Count lines holding the string "Base" in the data that follows. Reply with one number only.

Document understanding data:
* * * * * * * * *

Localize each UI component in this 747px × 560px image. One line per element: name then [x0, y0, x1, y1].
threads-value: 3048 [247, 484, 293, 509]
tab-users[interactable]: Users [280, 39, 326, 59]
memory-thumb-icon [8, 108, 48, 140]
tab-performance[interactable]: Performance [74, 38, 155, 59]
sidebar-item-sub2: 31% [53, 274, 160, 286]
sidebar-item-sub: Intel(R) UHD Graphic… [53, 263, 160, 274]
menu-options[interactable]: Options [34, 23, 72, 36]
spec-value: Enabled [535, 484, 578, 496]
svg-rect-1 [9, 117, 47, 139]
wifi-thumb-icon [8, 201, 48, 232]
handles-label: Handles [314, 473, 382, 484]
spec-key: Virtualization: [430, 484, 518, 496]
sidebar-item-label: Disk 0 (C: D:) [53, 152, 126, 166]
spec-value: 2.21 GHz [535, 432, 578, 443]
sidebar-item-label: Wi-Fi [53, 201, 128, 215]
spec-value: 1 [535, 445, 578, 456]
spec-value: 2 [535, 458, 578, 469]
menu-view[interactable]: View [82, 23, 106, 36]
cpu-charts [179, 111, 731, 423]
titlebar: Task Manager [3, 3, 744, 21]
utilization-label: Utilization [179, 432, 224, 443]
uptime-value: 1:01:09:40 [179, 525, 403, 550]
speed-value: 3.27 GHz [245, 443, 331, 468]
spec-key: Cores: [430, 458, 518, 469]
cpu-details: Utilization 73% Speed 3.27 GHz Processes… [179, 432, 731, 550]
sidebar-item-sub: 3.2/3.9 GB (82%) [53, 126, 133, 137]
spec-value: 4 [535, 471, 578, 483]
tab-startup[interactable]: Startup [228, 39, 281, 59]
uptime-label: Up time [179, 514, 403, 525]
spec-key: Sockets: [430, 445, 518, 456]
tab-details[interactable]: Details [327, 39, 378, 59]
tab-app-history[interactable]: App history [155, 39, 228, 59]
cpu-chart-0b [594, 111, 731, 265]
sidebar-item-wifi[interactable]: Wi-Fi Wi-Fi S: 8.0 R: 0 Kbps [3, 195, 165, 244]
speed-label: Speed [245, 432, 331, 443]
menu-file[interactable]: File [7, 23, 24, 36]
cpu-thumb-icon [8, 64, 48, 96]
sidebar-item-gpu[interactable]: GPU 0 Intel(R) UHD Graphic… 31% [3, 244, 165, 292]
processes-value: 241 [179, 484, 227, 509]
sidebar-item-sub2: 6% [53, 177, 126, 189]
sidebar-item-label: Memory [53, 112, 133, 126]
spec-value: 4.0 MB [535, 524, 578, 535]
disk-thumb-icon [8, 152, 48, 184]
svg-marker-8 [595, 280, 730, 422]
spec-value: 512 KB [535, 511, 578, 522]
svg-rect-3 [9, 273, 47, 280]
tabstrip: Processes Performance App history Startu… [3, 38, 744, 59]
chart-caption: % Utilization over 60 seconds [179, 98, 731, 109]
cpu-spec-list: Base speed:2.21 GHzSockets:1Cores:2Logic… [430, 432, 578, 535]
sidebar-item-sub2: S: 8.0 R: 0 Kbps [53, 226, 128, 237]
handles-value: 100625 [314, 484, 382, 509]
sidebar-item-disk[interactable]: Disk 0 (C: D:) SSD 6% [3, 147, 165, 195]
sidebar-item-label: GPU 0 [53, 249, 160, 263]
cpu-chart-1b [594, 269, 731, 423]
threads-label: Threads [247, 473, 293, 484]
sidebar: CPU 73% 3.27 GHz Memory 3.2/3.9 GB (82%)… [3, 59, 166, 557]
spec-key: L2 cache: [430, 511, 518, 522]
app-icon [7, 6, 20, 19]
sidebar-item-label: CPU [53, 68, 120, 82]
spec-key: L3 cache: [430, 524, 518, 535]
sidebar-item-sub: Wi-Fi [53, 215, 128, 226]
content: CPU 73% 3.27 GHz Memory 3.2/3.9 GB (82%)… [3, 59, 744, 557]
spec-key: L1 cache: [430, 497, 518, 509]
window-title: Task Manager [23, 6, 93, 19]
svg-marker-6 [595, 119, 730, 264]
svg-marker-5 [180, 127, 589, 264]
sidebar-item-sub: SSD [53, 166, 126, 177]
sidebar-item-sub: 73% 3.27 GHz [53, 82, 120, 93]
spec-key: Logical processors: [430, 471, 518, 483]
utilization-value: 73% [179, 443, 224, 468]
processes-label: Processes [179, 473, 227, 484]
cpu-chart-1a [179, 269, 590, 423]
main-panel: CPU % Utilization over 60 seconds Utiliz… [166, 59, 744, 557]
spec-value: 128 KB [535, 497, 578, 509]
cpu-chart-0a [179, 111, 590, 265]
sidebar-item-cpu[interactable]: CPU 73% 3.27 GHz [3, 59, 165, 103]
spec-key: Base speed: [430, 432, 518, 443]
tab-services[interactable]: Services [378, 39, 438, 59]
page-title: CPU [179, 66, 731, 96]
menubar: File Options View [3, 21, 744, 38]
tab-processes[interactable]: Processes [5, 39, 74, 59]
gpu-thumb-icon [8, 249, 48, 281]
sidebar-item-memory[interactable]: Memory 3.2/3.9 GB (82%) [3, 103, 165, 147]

* * * * * * * * *

RESULT:
2